*EXERCISE DETAILS*:
Copy out every line of the records in which "chevron" can be found.

*EXTRACTED DATA*:

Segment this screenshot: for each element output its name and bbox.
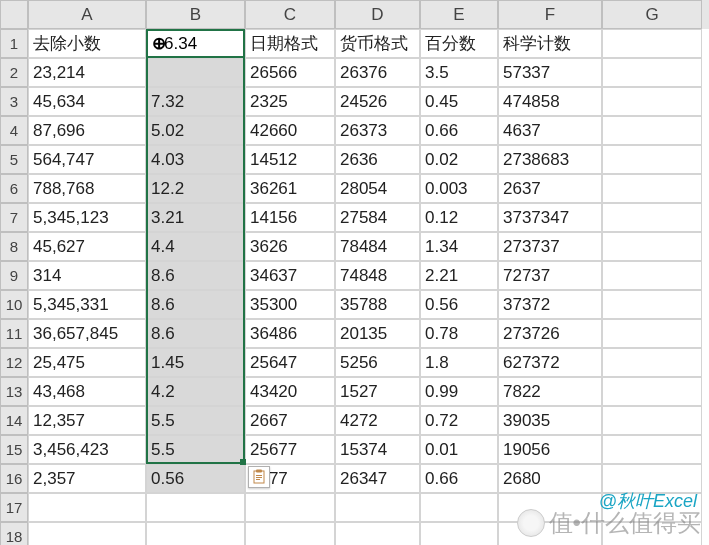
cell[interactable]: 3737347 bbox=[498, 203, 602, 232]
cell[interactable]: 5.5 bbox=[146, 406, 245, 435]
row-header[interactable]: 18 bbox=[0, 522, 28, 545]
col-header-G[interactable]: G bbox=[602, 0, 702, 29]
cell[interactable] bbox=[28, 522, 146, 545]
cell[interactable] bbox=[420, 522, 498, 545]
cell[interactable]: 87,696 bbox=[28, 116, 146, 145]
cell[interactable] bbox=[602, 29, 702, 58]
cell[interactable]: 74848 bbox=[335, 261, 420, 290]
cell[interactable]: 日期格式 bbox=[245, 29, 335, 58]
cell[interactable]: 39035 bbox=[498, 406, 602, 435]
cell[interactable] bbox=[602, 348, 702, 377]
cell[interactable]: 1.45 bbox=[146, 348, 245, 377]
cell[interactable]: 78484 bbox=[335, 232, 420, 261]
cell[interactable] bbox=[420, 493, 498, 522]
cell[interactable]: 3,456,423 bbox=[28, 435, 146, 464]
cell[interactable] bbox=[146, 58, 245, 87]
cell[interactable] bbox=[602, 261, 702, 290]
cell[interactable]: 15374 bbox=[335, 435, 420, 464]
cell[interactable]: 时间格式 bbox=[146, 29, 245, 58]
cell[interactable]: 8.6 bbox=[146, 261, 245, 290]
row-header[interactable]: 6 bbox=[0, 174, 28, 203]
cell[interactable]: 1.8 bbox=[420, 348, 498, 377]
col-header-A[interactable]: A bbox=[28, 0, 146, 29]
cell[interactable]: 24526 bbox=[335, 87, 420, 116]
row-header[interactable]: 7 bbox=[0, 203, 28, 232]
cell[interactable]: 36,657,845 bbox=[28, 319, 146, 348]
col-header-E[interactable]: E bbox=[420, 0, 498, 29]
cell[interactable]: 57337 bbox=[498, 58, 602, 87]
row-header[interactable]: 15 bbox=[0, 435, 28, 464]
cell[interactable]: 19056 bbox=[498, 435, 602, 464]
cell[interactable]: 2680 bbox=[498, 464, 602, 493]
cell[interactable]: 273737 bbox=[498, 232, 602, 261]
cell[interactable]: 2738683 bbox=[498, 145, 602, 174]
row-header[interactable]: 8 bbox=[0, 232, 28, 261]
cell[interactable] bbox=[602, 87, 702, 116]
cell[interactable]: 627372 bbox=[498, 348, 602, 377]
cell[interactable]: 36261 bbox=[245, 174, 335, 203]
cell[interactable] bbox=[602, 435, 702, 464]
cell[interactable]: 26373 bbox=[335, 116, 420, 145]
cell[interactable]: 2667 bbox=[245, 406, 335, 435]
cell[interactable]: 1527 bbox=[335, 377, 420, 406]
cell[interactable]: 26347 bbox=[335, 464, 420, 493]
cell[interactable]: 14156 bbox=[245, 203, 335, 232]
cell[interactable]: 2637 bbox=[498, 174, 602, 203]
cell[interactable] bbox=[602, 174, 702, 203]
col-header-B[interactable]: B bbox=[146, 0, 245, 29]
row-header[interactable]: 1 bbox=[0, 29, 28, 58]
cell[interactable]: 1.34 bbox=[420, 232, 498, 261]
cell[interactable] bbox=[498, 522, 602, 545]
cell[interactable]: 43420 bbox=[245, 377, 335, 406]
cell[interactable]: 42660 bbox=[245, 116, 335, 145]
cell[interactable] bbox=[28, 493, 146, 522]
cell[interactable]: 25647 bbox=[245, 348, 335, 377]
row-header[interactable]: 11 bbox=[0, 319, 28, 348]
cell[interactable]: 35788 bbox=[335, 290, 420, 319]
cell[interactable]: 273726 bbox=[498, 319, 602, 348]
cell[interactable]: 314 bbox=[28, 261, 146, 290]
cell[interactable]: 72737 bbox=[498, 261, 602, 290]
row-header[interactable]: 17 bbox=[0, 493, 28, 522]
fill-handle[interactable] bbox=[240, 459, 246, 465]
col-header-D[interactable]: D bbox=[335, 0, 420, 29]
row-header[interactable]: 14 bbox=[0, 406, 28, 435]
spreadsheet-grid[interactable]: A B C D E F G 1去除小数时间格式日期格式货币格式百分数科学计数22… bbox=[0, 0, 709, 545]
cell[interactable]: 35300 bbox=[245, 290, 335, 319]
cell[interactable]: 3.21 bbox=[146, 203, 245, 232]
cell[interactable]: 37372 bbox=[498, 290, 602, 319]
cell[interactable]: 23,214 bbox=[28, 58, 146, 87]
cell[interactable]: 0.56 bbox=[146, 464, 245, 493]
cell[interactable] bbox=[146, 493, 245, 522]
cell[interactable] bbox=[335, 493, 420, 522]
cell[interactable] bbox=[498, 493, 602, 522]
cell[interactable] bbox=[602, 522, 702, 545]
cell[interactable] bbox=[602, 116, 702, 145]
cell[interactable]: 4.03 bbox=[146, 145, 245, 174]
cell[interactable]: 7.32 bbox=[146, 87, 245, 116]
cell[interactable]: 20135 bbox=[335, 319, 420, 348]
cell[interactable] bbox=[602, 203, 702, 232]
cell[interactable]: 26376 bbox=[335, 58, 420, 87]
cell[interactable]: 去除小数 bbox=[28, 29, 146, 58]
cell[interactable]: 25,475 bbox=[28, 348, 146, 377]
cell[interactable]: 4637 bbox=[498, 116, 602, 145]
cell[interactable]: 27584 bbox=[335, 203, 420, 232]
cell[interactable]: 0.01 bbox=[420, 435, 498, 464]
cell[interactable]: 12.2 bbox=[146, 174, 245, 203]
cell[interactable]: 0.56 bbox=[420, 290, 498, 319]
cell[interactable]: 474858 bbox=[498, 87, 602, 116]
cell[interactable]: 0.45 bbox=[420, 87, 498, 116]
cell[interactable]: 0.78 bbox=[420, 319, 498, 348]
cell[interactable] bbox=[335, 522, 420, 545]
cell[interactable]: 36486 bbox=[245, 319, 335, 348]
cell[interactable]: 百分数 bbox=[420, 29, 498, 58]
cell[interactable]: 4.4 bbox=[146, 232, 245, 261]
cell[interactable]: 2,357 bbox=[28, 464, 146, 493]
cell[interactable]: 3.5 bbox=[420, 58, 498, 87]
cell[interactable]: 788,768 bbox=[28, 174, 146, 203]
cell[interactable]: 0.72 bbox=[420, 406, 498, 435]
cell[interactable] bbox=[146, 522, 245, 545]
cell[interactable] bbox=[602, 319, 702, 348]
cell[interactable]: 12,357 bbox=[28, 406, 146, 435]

* * *

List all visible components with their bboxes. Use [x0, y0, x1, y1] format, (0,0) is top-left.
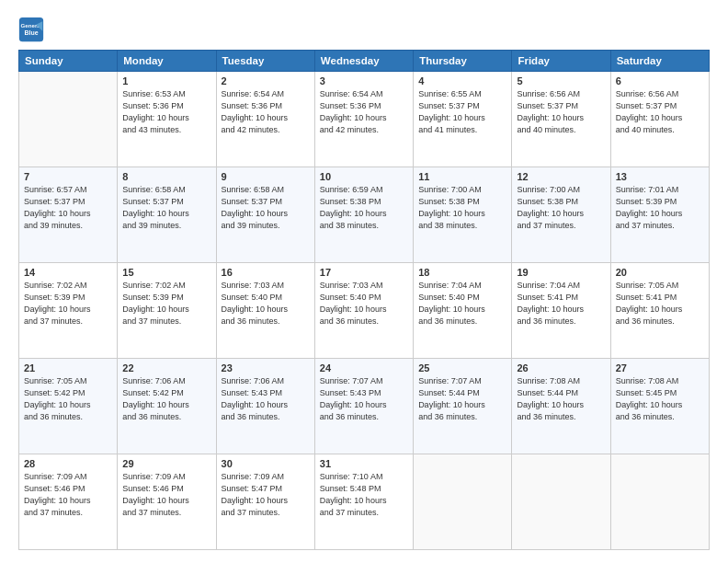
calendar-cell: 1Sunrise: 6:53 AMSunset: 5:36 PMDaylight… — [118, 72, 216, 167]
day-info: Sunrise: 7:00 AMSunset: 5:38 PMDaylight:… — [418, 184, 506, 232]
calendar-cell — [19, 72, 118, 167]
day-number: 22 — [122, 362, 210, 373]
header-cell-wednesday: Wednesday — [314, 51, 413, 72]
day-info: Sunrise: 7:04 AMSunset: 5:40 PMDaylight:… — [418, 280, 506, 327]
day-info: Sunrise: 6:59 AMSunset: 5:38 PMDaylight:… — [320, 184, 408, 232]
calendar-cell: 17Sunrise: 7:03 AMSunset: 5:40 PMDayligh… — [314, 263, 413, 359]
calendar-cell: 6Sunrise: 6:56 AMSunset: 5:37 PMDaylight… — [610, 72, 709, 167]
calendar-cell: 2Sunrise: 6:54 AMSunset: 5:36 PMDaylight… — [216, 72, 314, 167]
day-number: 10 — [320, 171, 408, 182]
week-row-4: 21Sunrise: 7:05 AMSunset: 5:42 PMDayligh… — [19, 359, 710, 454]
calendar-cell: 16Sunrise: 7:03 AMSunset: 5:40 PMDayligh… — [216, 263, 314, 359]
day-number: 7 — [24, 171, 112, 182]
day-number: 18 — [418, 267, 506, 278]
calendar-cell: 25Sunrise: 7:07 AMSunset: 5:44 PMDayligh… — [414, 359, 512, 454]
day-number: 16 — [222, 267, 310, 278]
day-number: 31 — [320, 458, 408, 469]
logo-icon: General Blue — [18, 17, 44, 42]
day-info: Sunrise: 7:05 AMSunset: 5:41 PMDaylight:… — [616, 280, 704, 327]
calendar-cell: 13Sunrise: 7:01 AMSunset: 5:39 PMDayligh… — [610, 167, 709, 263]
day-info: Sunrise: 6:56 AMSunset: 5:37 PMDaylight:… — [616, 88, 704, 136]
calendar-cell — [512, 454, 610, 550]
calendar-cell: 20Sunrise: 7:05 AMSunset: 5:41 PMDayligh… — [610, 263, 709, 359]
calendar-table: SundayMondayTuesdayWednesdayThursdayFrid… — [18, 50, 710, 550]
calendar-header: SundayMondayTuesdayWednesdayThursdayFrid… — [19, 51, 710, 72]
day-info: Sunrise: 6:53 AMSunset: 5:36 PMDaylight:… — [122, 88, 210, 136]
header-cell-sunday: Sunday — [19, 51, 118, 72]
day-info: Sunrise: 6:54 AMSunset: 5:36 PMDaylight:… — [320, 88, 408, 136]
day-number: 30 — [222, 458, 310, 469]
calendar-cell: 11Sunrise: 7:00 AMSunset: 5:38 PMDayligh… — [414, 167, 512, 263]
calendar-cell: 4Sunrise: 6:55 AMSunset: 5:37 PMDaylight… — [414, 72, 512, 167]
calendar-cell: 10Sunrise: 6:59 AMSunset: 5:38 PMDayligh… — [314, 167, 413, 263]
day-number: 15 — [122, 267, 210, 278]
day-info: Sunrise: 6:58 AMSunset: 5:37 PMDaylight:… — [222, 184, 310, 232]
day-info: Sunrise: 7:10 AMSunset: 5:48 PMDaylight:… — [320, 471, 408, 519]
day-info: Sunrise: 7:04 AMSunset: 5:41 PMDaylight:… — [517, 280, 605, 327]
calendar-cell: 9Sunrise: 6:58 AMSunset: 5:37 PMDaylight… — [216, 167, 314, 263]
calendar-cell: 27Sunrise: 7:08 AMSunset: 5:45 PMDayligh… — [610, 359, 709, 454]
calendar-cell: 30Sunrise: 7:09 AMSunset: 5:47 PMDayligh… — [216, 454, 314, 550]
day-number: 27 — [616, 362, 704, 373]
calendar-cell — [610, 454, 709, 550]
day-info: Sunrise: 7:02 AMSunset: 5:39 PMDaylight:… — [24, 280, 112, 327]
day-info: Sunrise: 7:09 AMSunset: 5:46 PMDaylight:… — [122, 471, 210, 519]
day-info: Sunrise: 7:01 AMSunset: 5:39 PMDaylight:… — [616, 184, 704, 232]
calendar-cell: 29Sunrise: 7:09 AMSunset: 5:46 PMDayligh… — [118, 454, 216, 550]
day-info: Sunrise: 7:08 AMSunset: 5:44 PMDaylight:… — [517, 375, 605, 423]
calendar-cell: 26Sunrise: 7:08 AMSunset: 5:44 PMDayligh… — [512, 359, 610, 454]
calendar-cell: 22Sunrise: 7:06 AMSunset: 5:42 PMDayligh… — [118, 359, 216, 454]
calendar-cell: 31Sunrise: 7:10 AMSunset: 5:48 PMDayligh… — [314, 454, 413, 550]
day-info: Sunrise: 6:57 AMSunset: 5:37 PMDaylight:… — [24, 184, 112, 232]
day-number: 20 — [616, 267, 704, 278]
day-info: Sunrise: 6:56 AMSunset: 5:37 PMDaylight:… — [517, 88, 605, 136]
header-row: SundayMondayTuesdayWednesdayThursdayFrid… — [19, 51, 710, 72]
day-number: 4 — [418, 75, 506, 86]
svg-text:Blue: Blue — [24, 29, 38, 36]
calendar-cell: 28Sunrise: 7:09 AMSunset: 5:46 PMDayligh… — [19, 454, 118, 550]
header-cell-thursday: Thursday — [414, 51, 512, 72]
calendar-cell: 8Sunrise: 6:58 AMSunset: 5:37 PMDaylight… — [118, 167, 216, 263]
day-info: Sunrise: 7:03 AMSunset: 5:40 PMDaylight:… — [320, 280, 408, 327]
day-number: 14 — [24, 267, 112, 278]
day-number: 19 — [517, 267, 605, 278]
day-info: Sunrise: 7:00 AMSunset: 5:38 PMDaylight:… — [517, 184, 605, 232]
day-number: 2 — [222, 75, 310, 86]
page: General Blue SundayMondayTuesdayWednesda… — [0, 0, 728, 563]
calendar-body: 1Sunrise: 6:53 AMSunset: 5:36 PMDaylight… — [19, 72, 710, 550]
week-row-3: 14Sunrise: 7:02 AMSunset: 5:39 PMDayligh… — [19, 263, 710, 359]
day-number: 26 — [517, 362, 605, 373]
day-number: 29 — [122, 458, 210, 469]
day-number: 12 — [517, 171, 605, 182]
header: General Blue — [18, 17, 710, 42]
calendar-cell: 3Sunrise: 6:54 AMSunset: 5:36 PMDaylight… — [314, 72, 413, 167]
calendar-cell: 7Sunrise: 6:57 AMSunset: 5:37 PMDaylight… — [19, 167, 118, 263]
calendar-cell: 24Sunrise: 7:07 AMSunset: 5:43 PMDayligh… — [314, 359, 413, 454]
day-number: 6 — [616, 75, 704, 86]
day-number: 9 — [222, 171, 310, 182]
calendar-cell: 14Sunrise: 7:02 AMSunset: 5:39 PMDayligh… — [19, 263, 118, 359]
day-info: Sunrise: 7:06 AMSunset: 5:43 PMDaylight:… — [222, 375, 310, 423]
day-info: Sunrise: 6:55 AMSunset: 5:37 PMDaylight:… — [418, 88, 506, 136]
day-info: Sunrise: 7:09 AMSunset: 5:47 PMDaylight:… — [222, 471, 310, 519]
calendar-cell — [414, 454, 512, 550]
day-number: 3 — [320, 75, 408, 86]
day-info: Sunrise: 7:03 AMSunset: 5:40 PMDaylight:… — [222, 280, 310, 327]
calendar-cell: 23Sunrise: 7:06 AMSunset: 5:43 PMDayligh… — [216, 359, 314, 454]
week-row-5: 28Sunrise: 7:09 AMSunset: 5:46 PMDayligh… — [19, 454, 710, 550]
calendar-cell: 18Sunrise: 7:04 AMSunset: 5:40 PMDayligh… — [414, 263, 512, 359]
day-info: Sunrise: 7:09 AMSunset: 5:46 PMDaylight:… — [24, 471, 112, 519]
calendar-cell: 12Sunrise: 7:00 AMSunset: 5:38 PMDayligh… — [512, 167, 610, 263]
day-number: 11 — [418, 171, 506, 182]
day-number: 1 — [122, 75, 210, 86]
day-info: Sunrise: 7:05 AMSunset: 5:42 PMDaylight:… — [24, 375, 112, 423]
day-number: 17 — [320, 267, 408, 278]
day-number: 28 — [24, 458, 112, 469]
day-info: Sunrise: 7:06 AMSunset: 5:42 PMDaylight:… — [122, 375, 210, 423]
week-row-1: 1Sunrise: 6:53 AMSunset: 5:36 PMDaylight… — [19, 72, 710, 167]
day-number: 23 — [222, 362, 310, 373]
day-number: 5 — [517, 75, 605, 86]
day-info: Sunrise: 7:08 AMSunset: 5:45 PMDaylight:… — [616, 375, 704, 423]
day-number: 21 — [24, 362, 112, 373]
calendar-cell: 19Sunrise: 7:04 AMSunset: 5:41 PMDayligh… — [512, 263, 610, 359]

* * *

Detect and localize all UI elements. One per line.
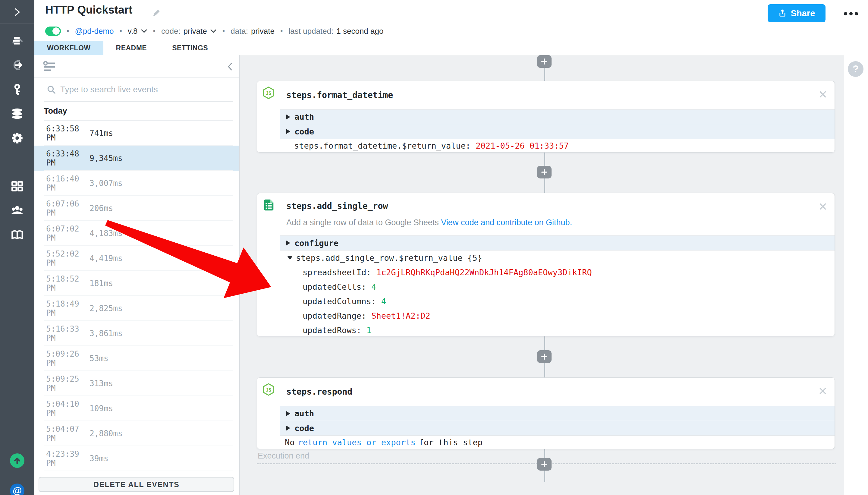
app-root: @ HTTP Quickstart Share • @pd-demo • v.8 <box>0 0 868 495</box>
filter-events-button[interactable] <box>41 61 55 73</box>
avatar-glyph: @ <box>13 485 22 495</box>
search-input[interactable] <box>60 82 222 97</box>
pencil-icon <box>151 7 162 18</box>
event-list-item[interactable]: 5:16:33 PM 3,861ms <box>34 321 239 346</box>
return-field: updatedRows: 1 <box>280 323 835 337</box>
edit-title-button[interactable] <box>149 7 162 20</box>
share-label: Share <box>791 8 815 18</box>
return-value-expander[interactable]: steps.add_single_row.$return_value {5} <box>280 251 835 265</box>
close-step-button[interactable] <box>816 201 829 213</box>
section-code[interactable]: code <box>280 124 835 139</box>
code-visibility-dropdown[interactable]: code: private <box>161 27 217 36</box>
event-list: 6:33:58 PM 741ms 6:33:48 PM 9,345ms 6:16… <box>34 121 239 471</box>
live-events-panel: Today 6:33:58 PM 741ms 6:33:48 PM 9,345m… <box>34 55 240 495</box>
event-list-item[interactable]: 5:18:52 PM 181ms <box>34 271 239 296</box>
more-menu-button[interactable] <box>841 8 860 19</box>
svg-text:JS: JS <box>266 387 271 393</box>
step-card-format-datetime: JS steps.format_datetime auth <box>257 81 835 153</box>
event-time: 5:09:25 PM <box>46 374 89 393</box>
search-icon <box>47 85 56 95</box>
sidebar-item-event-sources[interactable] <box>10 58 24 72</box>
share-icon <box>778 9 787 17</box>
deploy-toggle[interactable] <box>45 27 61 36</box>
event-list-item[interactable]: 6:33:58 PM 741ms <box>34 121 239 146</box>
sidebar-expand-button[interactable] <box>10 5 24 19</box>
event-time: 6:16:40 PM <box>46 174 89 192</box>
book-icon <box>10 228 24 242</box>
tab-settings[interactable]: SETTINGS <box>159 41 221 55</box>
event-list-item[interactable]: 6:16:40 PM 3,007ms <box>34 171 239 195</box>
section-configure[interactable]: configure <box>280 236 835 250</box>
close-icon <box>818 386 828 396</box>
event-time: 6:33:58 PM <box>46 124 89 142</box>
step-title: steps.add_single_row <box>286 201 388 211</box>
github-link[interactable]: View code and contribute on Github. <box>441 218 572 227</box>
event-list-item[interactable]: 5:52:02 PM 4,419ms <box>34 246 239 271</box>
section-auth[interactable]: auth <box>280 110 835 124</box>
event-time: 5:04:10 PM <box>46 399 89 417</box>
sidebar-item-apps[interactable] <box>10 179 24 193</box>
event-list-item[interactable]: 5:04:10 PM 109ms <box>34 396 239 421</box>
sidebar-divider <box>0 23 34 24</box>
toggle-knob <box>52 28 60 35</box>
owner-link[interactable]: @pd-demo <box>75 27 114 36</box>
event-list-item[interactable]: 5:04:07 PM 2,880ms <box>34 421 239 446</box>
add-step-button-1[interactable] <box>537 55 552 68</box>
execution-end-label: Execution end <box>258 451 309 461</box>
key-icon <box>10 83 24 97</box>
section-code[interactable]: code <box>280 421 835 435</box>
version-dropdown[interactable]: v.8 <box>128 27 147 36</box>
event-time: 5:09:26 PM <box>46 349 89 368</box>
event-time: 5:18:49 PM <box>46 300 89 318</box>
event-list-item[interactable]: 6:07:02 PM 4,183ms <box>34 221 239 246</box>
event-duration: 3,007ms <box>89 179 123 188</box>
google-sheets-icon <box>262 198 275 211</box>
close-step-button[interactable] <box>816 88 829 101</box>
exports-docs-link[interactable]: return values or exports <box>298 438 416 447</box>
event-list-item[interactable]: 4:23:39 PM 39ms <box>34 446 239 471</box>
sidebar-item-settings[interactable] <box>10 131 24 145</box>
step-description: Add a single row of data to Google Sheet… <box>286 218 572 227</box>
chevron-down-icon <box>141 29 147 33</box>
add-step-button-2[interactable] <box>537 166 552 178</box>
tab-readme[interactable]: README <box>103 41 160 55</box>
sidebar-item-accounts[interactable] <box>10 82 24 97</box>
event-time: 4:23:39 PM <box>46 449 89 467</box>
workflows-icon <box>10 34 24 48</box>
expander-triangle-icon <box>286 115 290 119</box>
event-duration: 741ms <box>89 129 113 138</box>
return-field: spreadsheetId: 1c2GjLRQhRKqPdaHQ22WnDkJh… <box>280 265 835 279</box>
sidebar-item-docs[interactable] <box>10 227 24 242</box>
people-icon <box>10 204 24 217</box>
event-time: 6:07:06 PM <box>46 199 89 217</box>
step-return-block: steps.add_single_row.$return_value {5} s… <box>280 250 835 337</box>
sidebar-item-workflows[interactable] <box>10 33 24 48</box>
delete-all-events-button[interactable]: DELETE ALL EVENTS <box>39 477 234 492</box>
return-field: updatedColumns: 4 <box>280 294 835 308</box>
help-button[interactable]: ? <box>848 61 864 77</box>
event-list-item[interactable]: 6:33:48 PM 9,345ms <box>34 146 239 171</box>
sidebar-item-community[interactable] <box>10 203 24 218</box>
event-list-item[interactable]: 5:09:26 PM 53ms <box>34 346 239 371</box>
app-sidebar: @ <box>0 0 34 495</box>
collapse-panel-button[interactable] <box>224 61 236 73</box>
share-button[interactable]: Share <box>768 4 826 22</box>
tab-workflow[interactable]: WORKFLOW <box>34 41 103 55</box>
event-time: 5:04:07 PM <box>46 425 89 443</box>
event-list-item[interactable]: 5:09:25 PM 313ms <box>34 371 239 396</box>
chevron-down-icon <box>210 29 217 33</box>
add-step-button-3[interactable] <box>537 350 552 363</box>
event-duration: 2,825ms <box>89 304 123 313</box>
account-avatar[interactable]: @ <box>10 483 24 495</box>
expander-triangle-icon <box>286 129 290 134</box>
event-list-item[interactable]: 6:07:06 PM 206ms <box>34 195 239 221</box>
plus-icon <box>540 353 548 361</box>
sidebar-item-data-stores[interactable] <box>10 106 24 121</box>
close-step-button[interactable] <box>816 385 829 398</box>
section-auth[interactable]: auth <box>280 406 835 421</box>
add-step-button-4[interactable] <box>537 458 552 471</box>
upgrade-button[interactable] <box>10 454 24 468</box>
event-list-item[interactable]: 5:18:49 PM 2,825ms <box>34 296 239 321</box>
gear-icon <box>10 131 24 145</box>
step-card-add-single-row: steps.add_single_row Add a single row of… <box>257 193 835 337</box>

*EXERCISE SOLUTION*:
chevron-down-icon <box>141 29 147 33</box>
chevron-down-icon <box>210 29 217 33</box>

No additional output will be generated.